Delivery Format
Now that we've explained the dataset structure, we can go over format in which this data is delivered.
File Format¶
Due to the high number of variables, this is a large dataset. Only subsets of variables or geographies will be able to be opened in applications like Excel, and those opening this data in more advanced statistical or programming environments may need to manage memory.
That said, this data is typically delivered in .csv or .parquet format with each row representing a single geography and each column representing a FollowGraph variable. Our standard geographic file is at the census block group level.
The below table is an example table with 10 random selected variables (you can scroll the table right to see the whole thing) at a census block group level.

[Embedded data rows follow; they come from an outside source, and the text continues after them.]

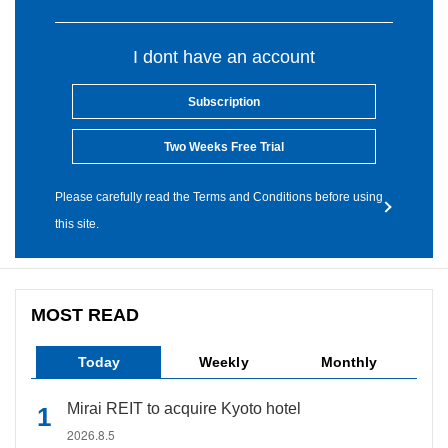
I dont have an account
Subscription
Two Weeks Free Trial
Please carefully read the Terms and Conditions before using
this site.
MOST READ
Today
Weekly
Monthly
Mirai REIT to acquire Kyoto hotel
2026.8.5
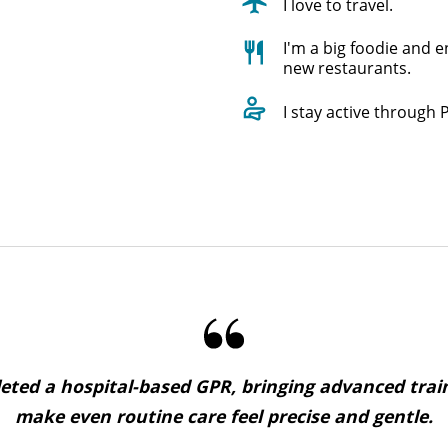
I love to travel.
I'm a big foodie and e
new restaurants.
I stay active through P
ted a hospital-based GPR, bringing advanced trai
make even routine care feel precise and gentle.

| BLOCKGROUP | Boy Band Fans | Budget Fashion Enthusiasts | Business Readers | Dalai Lama | Daniel Dale | Olive Garden | Productivity Apps Enthusiasts | Rachael Ray Show | Soccer Enthusiasts | Cardi B |
|---|---|---|---|---|---|---|---|---|---|---|
| 010010201001 | 119 | 141 | 60 | 74 | 60 | 146 | 58 | 126 | 85 | 92 |
| 010010201002 | 106 | 104 | 68 | 81 | 78 | 116 | 78 | 109 | 107 | 81 |
| 010010202001 | 123 | 165 | 76 | 83 | 76 | 151 | 71 | 125 | 92 | 149 |
| 010010202002 | 111 | 139 | 73 | 80 | 70 | 140 | 72 | 122 | 88 | 123 |
| 010010203001 | 105 | 125 | 72 | 78 | 75 | 131 | 75 | 120 | 93 | 104 |
| ... | ... | ... | ... | ... | ... | ... | ... | ... | ... | ... |
All scores provided are index scores where 100 represents the national average. The first value in the first row is 119, indicating that the people in block group 010010201001 are 1.19 times as likely to follow Boy Bands on social media. This can also be stated as "19% more likely". This is further explained in the Dataset Structure section.

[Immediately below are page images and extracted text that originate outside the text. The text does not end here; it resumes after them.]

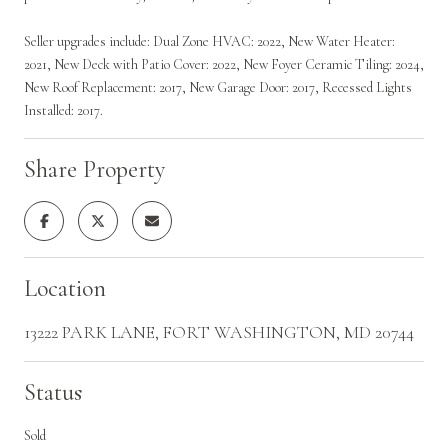
Seller upgrades include: Dual Zone HVAC: 2022, New Water Heater:
2021, New Deck with Patio Cover: 2022, New Foyer Ceramic Tiling: 2024,
New Roof Replacement: 2017, New Garage Door: 2017, Recessed Lights
Installed: 2017.
Share Property
Location
13222 PARK LANE, FORT WASHINGTON, MD 20744
Status
Sold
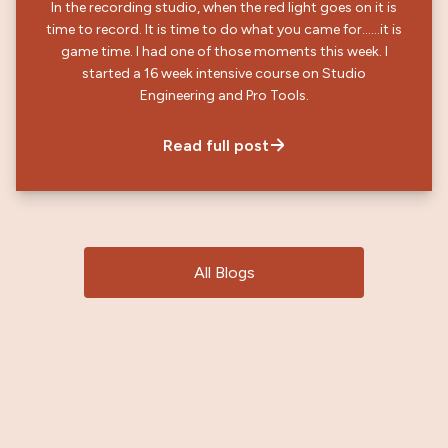
In the recording studio, when the red light goes on it is
time to record. It is time to do what you came for……it is
game time. I had one of those moments this week. I
started a 16 week intensive course on Studio
Engineering and Pro Tools.
Read full post
All Blogs
Contact Me
→
stan@stanhoperocks.com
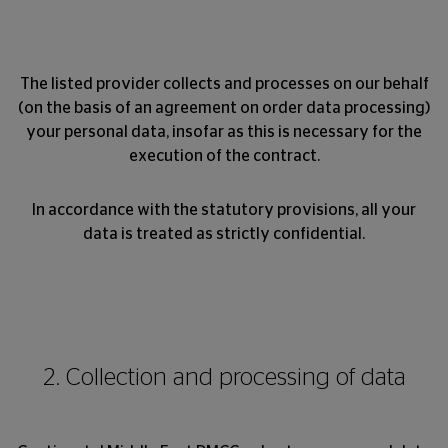
The listed provider collects and processes on our behalf
(on the basis of an agreement on order data processing)
your personal data, insofar as this is necessary for the
execution of the contract.
In accordance with the statutory provisions, all your
data is treated as strictly confidential.
2. Collection and processing of data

Your data file may include columns IDs instead of names (for the column headers). The "Key" file contains the full variable listing and you can use the IDs to match the data and key files. The key file contains a list of all the variables including names, descriptions, categorizations, and the social media accounts which each variable is based on.
Multiple Files¶
This dataset has thousands of variables. Depending on use case, we may deliver the data multiple files. Typically, we would split along variable sections (i.e. one file for "Interests", one file for "Celebrities & Influencers", etc.).